◆ Exercise
Could you show each line of the records that contains the word "illustration"?

Dataset entries:
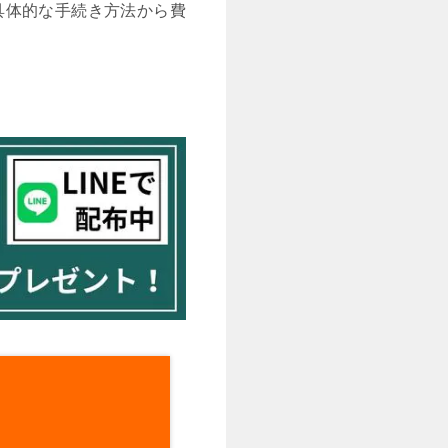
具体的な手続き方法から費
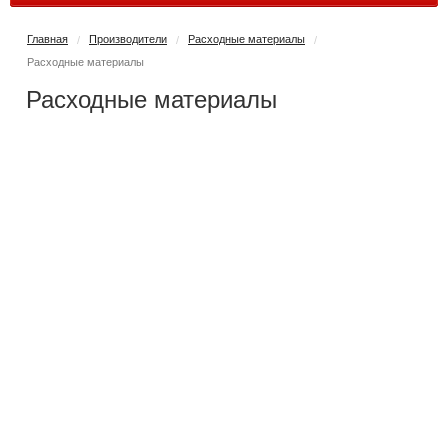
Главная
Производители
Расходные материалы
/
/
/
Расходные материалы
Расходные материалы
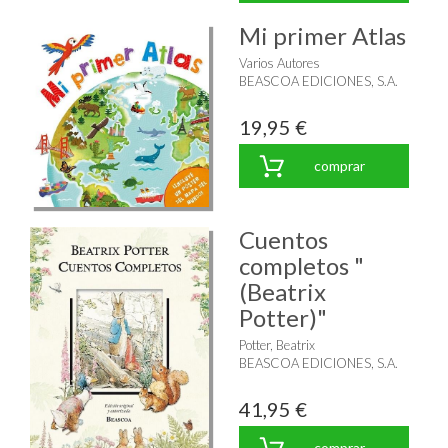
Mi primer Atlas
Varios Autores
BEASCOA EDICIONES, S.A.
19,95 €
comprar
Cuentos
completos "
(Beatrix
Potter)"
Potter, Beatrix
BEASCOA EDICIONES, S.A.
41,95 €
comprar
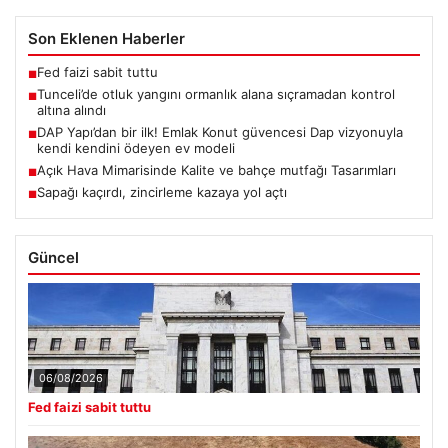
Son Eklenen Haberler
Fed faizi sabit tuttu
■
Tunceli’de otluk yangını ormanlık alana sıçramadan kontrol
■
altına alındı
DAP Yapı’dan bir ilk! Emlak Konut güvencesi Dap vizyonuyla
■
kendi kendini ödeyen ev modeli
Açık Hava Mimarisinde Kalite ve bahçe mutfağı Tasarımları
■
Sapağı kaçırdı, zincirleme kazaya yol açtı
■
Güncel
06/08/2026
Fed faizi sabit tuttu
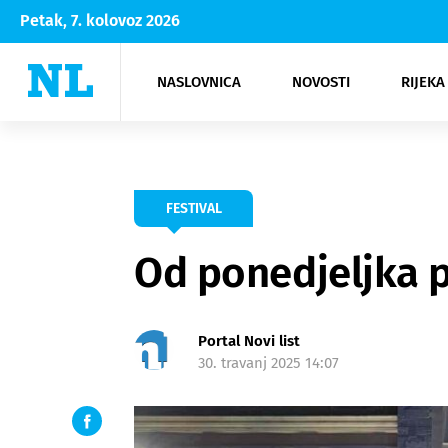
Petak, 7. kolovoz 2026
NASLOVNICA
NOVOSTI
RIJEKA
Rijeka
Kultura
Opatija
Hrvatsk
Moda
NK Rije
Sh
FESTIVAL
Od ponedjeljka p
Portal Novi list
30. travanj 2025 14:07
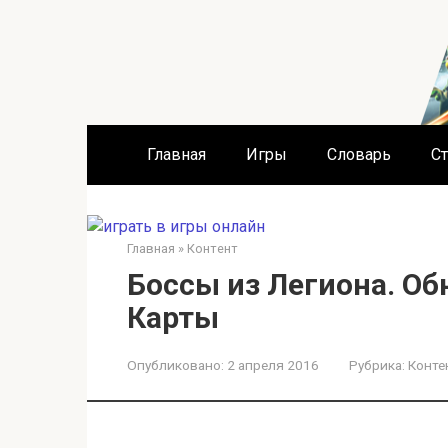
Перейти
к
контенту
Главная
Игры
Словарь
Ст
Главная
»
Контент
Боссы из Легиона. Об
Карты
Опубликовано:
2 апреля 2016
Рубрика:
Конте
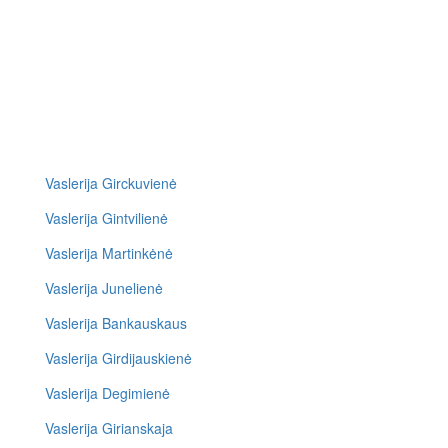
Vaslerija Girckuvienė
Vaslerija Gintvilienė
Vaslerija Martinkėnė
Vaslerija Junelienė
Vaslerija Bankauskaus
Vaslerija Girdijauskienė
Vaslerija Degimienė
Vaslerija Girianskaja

--

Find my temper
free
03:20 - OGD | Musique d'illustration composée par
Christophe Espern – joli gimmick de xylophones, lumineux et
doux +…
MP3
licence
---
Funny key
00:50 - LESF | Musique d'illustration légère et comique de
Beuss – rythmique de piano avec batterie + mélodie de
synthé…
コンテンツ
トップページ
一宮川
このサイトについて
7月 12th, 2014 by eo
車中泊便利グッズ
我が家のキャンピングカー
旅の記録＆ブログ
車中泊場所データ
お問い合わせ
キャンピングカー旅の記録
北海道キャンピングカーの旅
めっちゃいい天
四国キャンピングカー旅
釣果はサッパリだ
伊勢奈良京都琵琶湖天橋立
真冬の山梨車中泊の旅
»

◆ Output below
03:20 - OGD | Musique d'illustration composée par
00:50 - LESF | Musique d'illustration légère et comique de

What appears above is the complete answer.